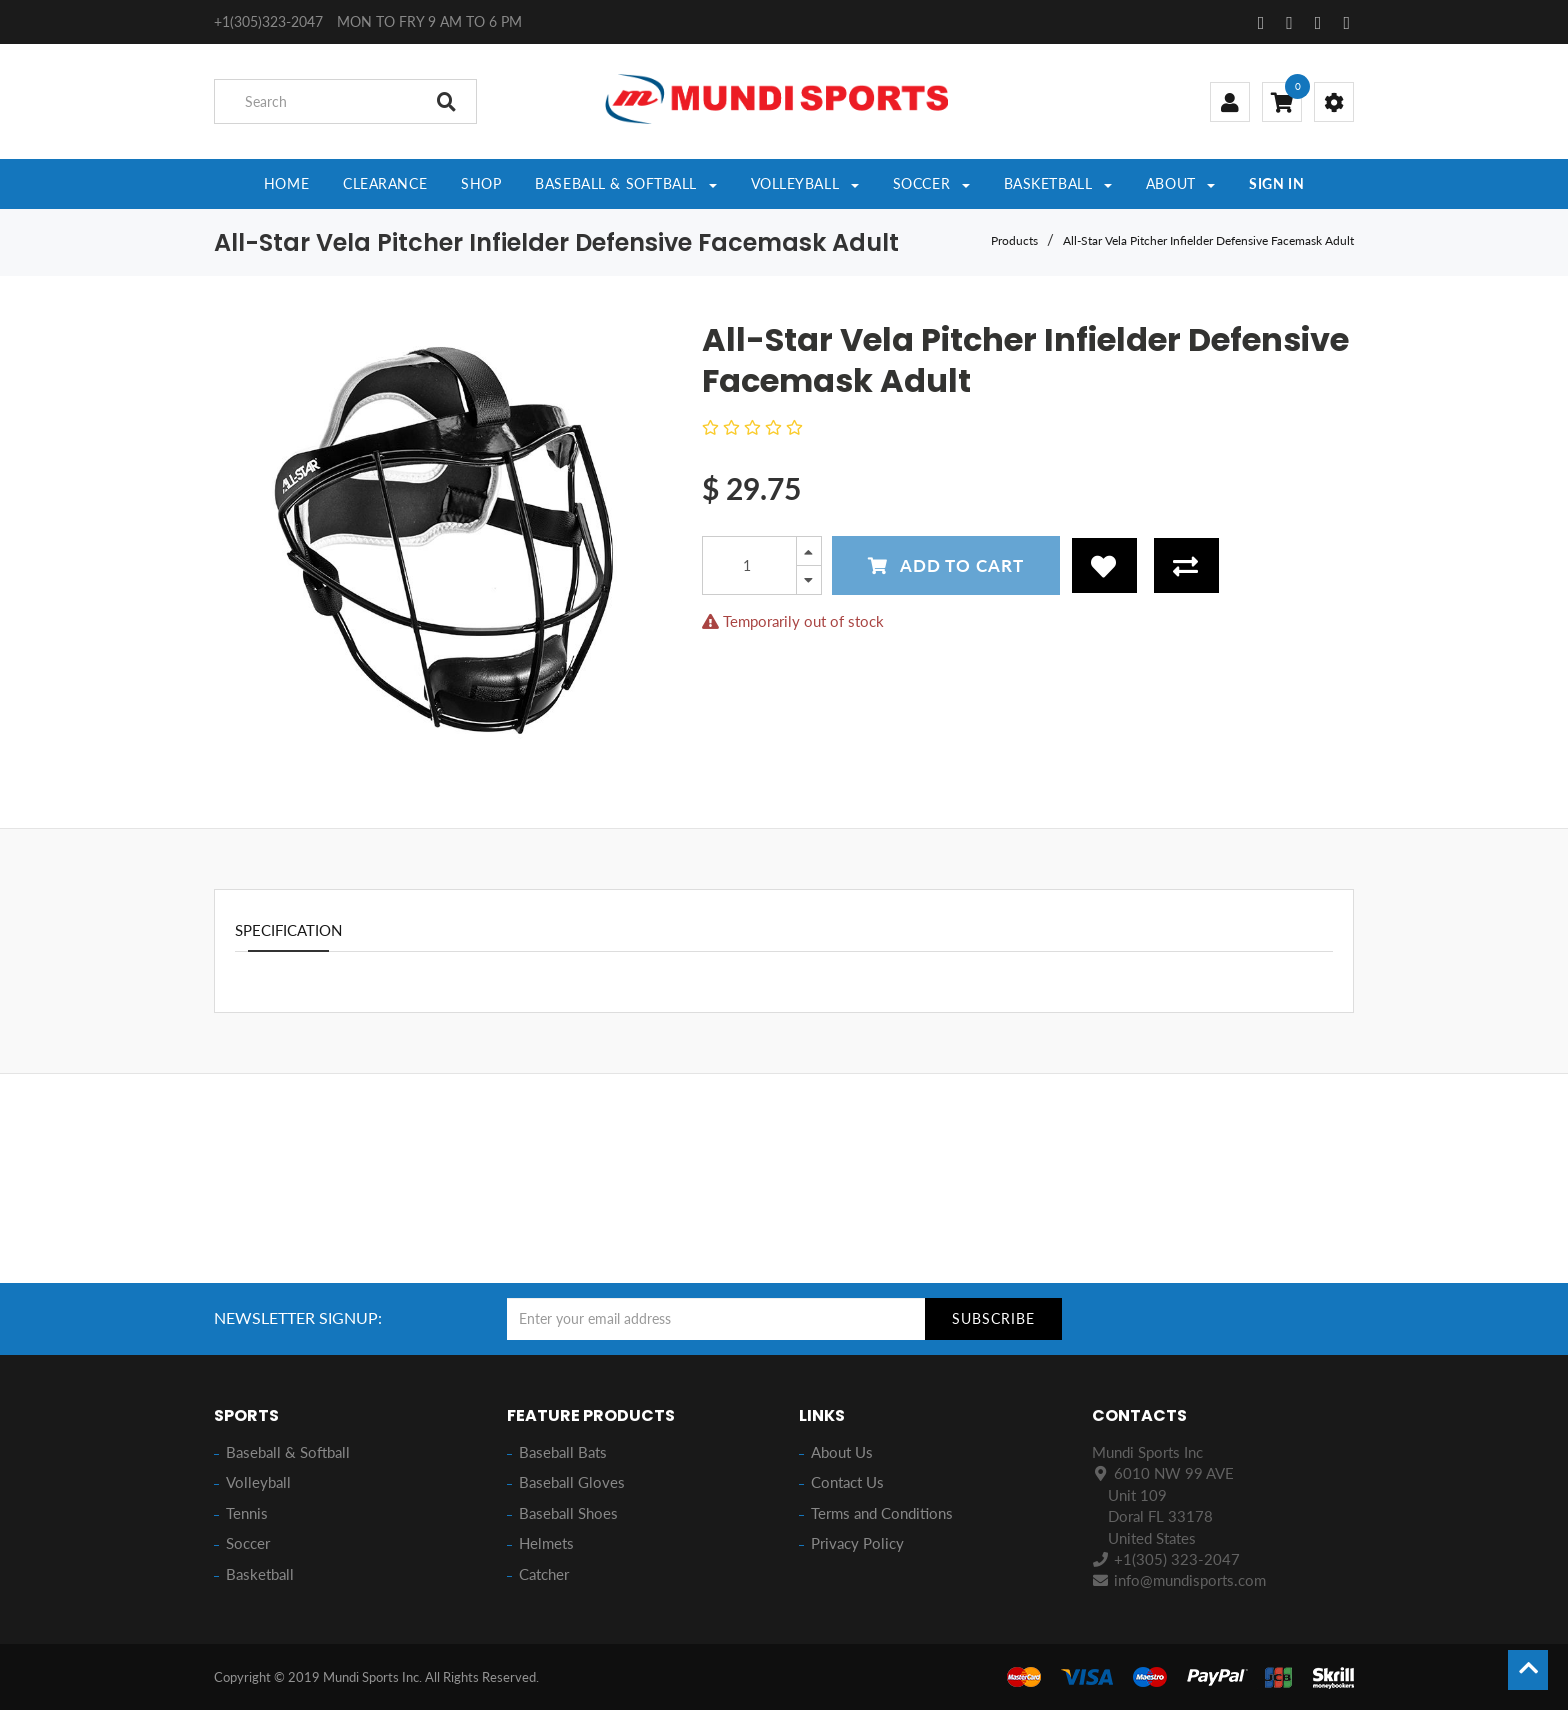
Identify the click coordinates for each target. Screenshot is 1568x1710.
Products (1014, 240)
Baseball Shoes (568, 1513)
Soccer (248, 1543)
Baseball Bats (563, 1452)
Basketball (260, 1574)
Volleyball (258, 1482)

## ASSIGNMENT
Give back, word for word, the lines of the records that run from the one holding "Products (1014, 240)" to the very last.

## FINISHED TASK
Products (1014, 240)
Baseball Shoes (568, 1513)
Soccer (248, 1543)
Baseball Bats (563, 1452)
Basketball (260, 1574)
Volleyball (258, 1482)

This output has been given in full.